Doctors Without Borders said on Saturday it had lost contact with a surgeon working and sheltering in Al-Quds with his family.
A spokesman for the Red Crescent told Reuters that the hospital had been cut off for nearly a week, with "no way in, no way out", and the surrounding area was under constant attack.
Al-Rantisi and al-Nasr, northern Gaza City
The small Rantisi Specialised Hospital for Children and the nearby Al-Nasr hospital, in the north of Gaza City, were evacuated on Friday save for a handful of patients and staff. Rantisi had Gaza's only paediatric cancer ward.
The IDF released to the BBC details of phone conversations between an official at Rantisi and a senior officer in the IDF, in which they discuss arrangements to get ambulances to evacuate patients.
The hospital official asks about hundreds of displaced civilians camped out at the two hospitals. The Israeli officer tells them to leave via the main entrance at 11:20 and explains in detail which streets they should walk along to leave Gaza City.
And he twice tells the hospital official to make sure civilians are carrying something white to show they are not combatants.
"They will all go out with their hands in the air," the hospital official says. "Perfect," the Israeli says.
Dr Bakr Gaoud, the head of Rantisi, was quoted by the New York Times as saying that Israeli forces arrived at the end of last week and provided maps showing a safe way out.

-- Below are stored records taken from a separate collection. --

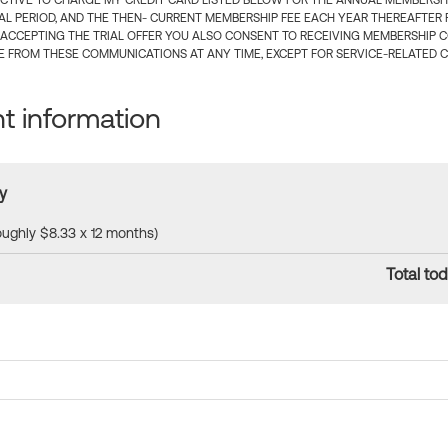
CTIVE TO CHARGE MY CREDIT CARD LISTED BELOW FOR THE ANNUAL MEMBERSHIP
IAL PERIOD, AND THE THEN- CURRENT MEMBERSHIP FEE EACH YEAR THEREAFTER F
 ACCEPTING THE TRIAL OFFER YOU ALSO CONSENT TO RECEIVING MEMBERSHIP 
 FROM THESE COMMUNICATIONS AT ANY TIME, EXCEPT FOR SERVICE-RELATED 
 information
y
roughly $8.33 x 12 months)
Total tod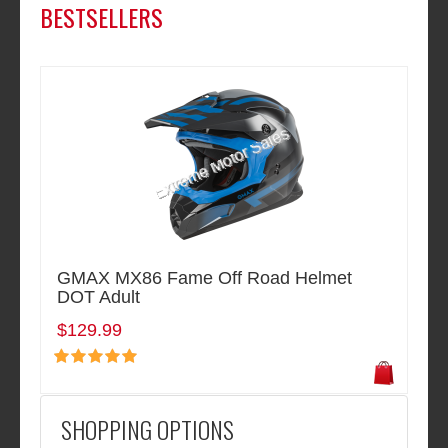
BESTSELLERS
GMAX MX86 Fame Off Road Helmet
DOT Adult
$129.99
SHOPPING OPTIONS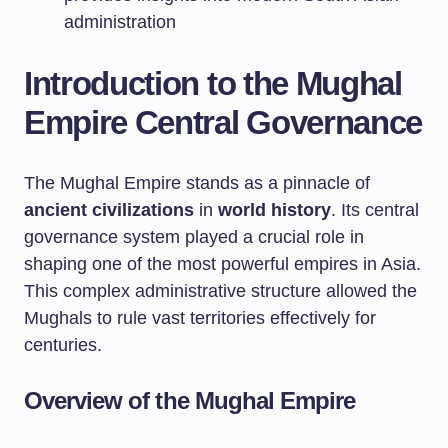
administration
Introduction to the Mughal
Empire Central Governance
The Mughal Empire stands as a pinnacle of
ancient civilizations
in
world history
. Its central
governance system played a crucial role in
shaping one of the most powerful empires in Asia.
This complex administrative structure allowed the
Mughals to rule vast territories effectively for
centuries.
Overview of the Mughal Empire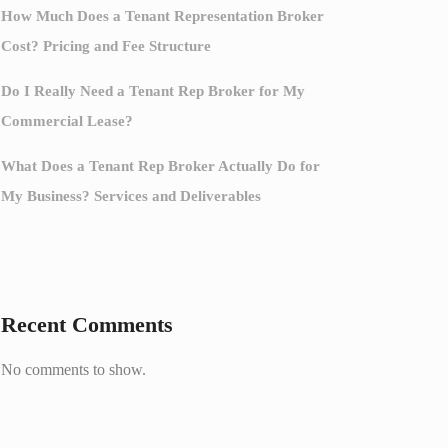
How Much Does a Tenant Representation Broker
Cost? Pricing and Fee Structure
Do I Really Need a Tenant Rep Broker for My
Commercial Lease?
What Does a Tenant Rep Broker Actually Do for
My Business? Services and Deliverables
Recent Comments
No comments to show.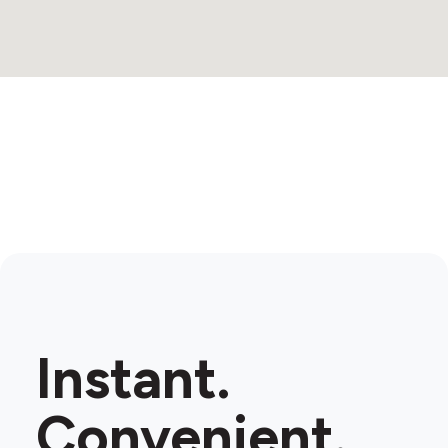
Instant.
Convenient.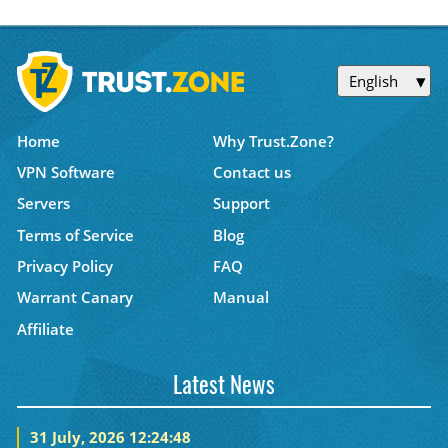
English
Home
Why Trust.Zone?
VPN Software
Contact us
Servers
Support
Terms of Service
Blog
Privacy Policy
FAQ
Warrant Canary
Manual
Affiliate
Latest News
31 July, 2026 12:24:48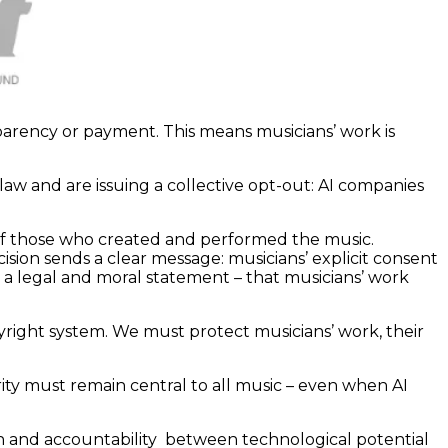
parency or payment. This means musicians’ work is
aw and are issuing a collective opt-out: AI companies
t of those who created and performed the music.
ision sends a clear message: musicians’ explicit consent
h a legal and moral statement – that musicians’ work
right system. We must protect musicians’ work, their
rity must remain central to all music – even when AI
tion and accountability between technological potential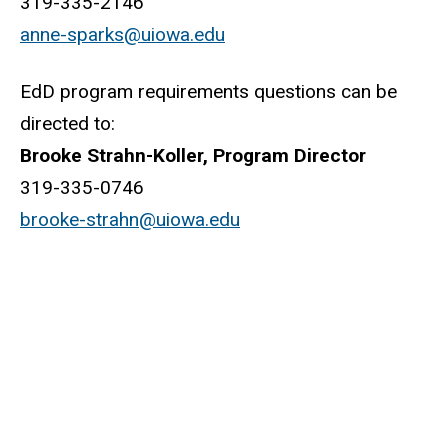
319-335-2146
anne-sparks@uiowa.edu
EdD program requirements questions can be
directed to:
Brooke Strahn-Koller, Program Director
319-335-0746
brooke-strahn@uiowa.edu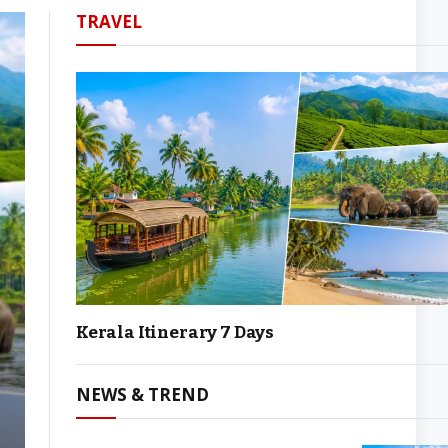
TRAVEL
Kerala Itinerary 7 Days
NEWS & TREND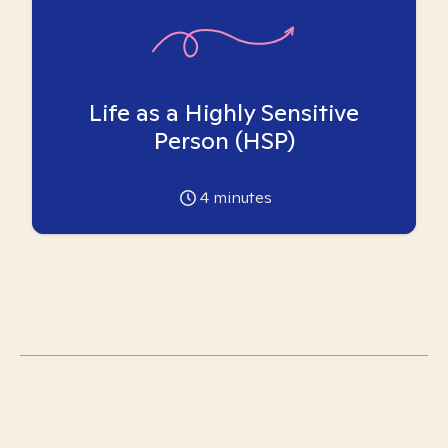
Life as a Highly Sensitive
Person (HSP)
4
minutes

"We dragged our patients out of their beds," he said, adding that the patients in the worst condition were sent to Al-Shifa, which was already overwhelmed and ceasing to function.
Everyone else, he said, made their way to southern Gaza away from the main fighting.
Al-Sweidi (the Swedish) clinic, Shati camp
The UN's office for humanitarian affairs said in its Saturday update that the Swedish clinic had been "hit and destroyed" by an air strike.
There were around 500 people sheltering there it reported, and the casualty toll was "unclear".
On Monday, BBC Gaza correspondent Rushdi Abdalouf spoke to a survivor, Maryam al-Arabeed, 65, who told the BBC that Israeli soldiers entered the facility on Sunday night, moved everyone out and watched "an Israeli bulldozer completely demolish the building".
"They took the young men out including my three sons and separated the women and children," she told the BBC.
The International Committee for the Red Cross said in an update on Sunday that it was "paramount that members of the same family are not separated during evacuations".
Ms Arabeed said that she was forced to sleep in the street and then "me plus six women, and a number of children walked away" in the morning.
"The Israeli army asked us to enter Al-Shifa Hospital, and now I am in the hospital and I do not know where my sons and relatives are," she said.
"Tanks were shooting above our heads and they asked us not to look to the right or left."
Indonesia Hospital, Jabaliya
Staff at this Indonesian-funded hospital in Jabaliya said on Saturday that it was still operational despite suffering damage and running out of fuel and supplies.
In an open letter on Saturday, Sarbini Abdul Muradm - the chairman of the group which runs the hospital, said that it "was trying to survive and operate amid darkness and a shortage of medications".
He said the hospital was "the only hope for the people of north Gaza to seek refuge and access medical treatment".
Indonesia on Friday said parts of the building had been damaged by overnight explosions nearby. It did not report any casualties.
On Sunday, the Reuters news agency shared video of doctors at this hospital working by torchlight to treat a baby.
The number of people still inside is unknown.
Muhammad Qandil, a doctor at Nasser hospital in Khan Younis, southern Gaza, said his contacts at the Indonesian hospital reported suffering the same shortages of fuel and medical supplies and urged for safe passage of those who were inside.